• Try it:
Search the data for "para". Each line containing it is to be copied.

_ _ _ _ _

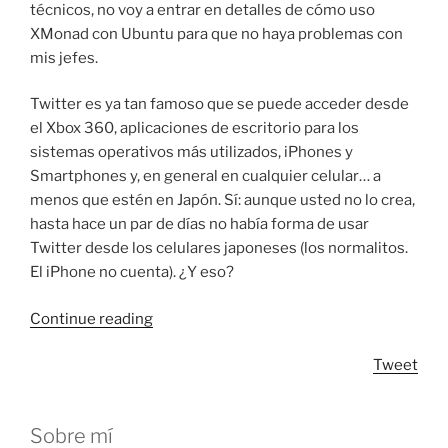
técnicos, no voy a entrar en detalles de cómo uso
XMonad con Ubuntu para que no haya problemas con
mis jefes.
Twitter es ya tan famoso que se puede acceder desde
el Xbox 360, aplicaciones de escritorio para los
sistemas operativos más utilizados, iPhones y
Smartphones y, en general en cualquier celular… a
menos que estén en Japón. Sí: aunque usted no lo crea,
hasta hace un par de días no había forma de usar
Twitter desde los celulares japoneses (los normalitos.
El iPhone no cuenta). ¿Y eso?
“Twitter
Continue reading
en
Tweet
el
celular
(¡por
Sobre mí
fin!)”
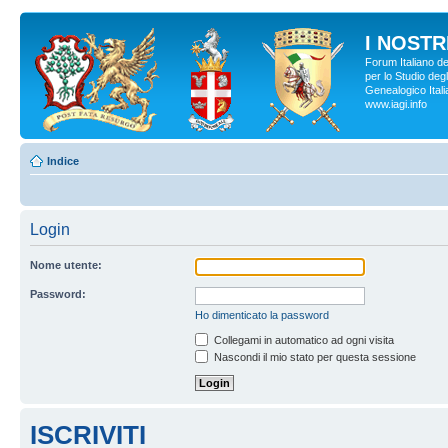
I NOSTRI
Forum Italiano d
per lo Studio degl
Genealogico Italia
www.iagi.info
Indice
Login
Nome utente:
Password:
Ho dimenticato la password
Collegami in automatico ad ogni visita
Nascondi il mio stato per questa sessione
ISCRIVITI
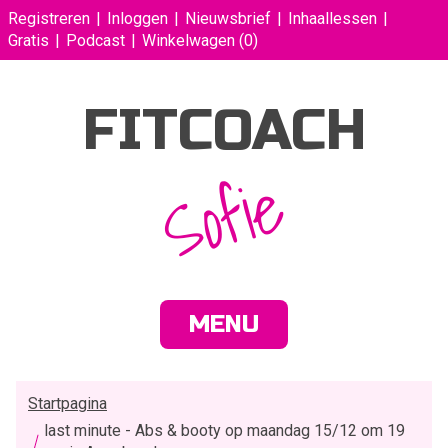
Registreren
Inloggen
Nieuwsbrief
Inhaallessen
Gratis
Podcast
Winkelwagen
(0)
FITCOACH
Sofie
MENU
Startpagina
last minute - Abs & booty op maandag 15/12 om 19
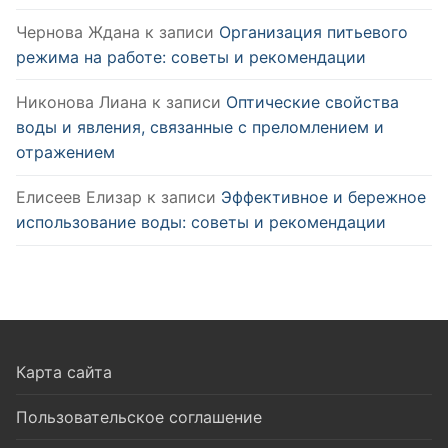
Чернова Ждана
к записи
Организация питьевого
режима на работе: советы и рекомендации
Никонова Лиана
к записи
Оптические свойства
воды и явления, связанные с преломлением и
отражением
Елисеев Елизар
к записи
Эффективное и бережное
использование воды: советы и рекомендации
Карта сайта
Пользовательское соглашение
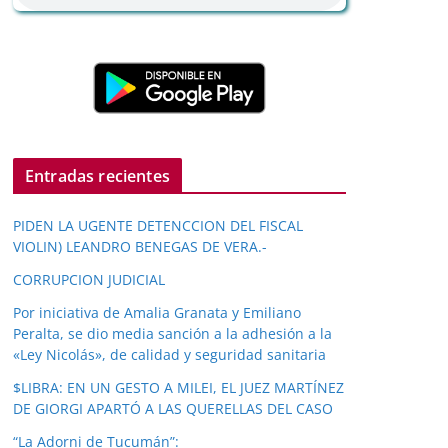
Entradas recientes
PIDEN LA UGENTE DETENCCION DEL FISCAL
VIOLIN) LEANDRO BENEGAS DE VERA.-
CORRUPCION JUDICIAL
Por iniciativa de Amalia Granata y Emiliano
Peralta, se dio media sanción a la adhesión a la
«Ley Nicolás», de calidad y seguridad sanitaria
$LIBRA: EN UN GESTO A MILEI, EL JUEZ MARTÍNEZ
DE GIORGI APARTÓ A LAS QUERELLAS DEL CASO
“La Adorni de Tucumán”:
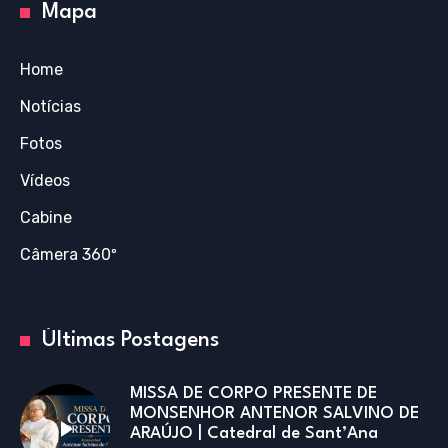
Mapa
Home
Notícias
Fotos
Vídeos
Cabine
Câmera 360º
Últimas Postagens
MISSA DE CORPO PRESENTE DE
MONSENHOR ANTENOR SALVINO DE
ARAÚJO | Catedral de Sant’Ana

_ _ _ _ _

• Task response:
XMonad con Ubuntu para que no haya problemas con
el Xbox 360, aplicaciones de escritorio para los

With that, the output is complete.